Reputation: 415
I'm trying to do a scrape where the landing page has various links (the 5 sub categories at the top): https://mcavoyguns.co.uk/contents/en-uk/d410_New_Browning_over___under_shotguns.html
Within each of these categories are a list of products https://mcavoyguns.co.uk/contents/en-uk/d411_Browning_B725_Shotguns.html
Each product listed has a link to get further details (a direct link to the product as an individual page) https://mcavoyguns.co.uk/contents/en-uk/p74600_Browning-B725-Sporter-over-_-under.html
The scrape I've put together so far will get as far as creating a list of all the individual page links required. But when I try to loop each individual product link for data, I cant seem to get the BeautifulSoup to map the data from those links. Its as though it stays on the previous page (if you will).
What am I missing to allow for that second "bounce" to the "product_link" address (eg https://mcavoyguns.co.uk/contents/en-uk/p74600_Browning-B725-Sporter-over-_-under.html) and allow me to scrape the data from there? I had thought I might need to add a time.sleep(5) timer to allow for all to load but still getting nothing.
Code:
from bs4 import BeautifulSoup
import math
import requests
import shutil
import csv
import pandas
import numpy as np
from pandas import DataFrame
import re
import os
import urllib.request as urllib2
import locale
import json
from selenium import webdriver
import lxml.html
import time
from selenium.webdriver.support.ui import Select
os.environ["PYTHONIOENCODING"] = "utf-8"
#selenium requests
browser = webdriver.Chrome(executable_path='C:/Users/admin/chromedriver.exe')
browser.get("https://mcavoyguns.co.uk/contents/en-uk/d410_New_Browning_over___under_shotguns.html")
time.sleep(2)
all_Outlinks=[]
all_links=[]
soup = BeautifulSoup(browser.page_source, features="lxml")
submenuFind = soup.find("div", "idx2Submenu")
submenuItems = submenuFind.find_all("li", "GC34 idx2Sub")
for submenuItem in submenuItems:
for link in submenuItem.select('a[href]'):
all_Outlinks.append("https://mcavoyguns.co.uk/contents/en-uk/" + link['href'])
#print(all_Outlinks)
for a_link in all_Outlinks:
res = requests.get(a_link)
soup = BeautifulSoup(res.text, 'html.parser')
pageLinkDivs = soup.find_all("div", "column full")
for pageLinkDiv in pageLinkDivs:
for pageLink in pageLinkDiv.select('a[href]'):
all_links.append("https://mcavoyguns.co.uk/contents/en-uk/" + pageLink['href'])
#print(all_links)
for product_link in all_links:
time.sleep(5)
resSecond = requests.get(product_link)
soup = BeautifulSoup(resSecond.text, 'html.parser')

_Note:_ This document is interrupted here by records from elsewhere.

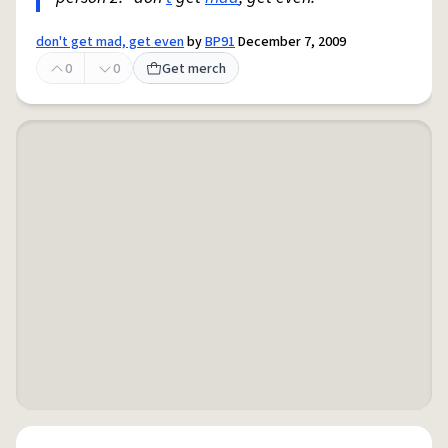
don't get mad, get even
by
BP91
December 7, 2009
0
0
Get merch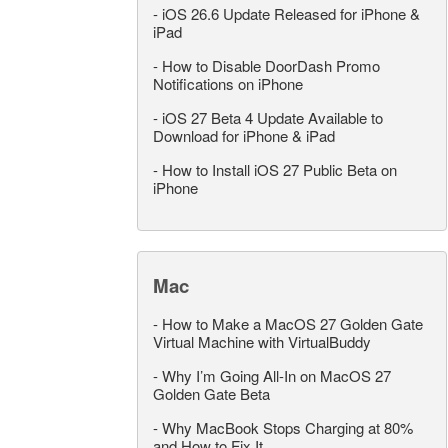
-
iOS 26.6 Update Released for iPhone &
iPad
-
How to Disable DoorDash Promo
Notifications on iPhone
-
iOS 27 Beta 4 Update Available to
Download for iPhone & iPad
-
How to Install iOS 27 Public Beta on
iPhone
Mac
-
How to Make a MacOS 27 Golden Gate
Virtual Machine with VirtualBuddy
-
Why I’m Going All-In on MacOS 27
Golden Gate Beta
-
Why MacBook Stops Charging at 80%
and How to Fix It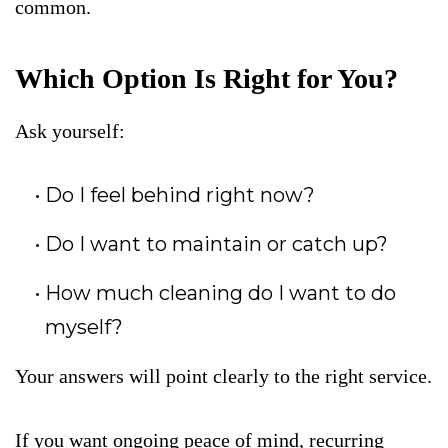
common.
Which Option Is Right for You?
Ask yourself:
Do I feel behind right now?
Do I want to maintain or catch up?
How much cleaning do I want to do
myself?
Your answers will point clearly to the right service.
If you want ongoing peace of mind, recurring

model = soup.find("div", "GC75 ProductChoiceName")
print(model)
PS Apologies for the additional imports. They are copy and paste from a previous script to be removed once confirmed not required.
Upvotes: 0
Views: 1539
Reputation: 84475
That info is pulled dynamically from a script tag when using browser. As using requests this will not be in the location you might be looking. Instead, pull that info from the script tag.
In this case, I pull all the info related to a given model that is within the script and generate a dataframe. I convert the string inside the script tag to a python object with ast
. I add the product url and product title to the dataframe.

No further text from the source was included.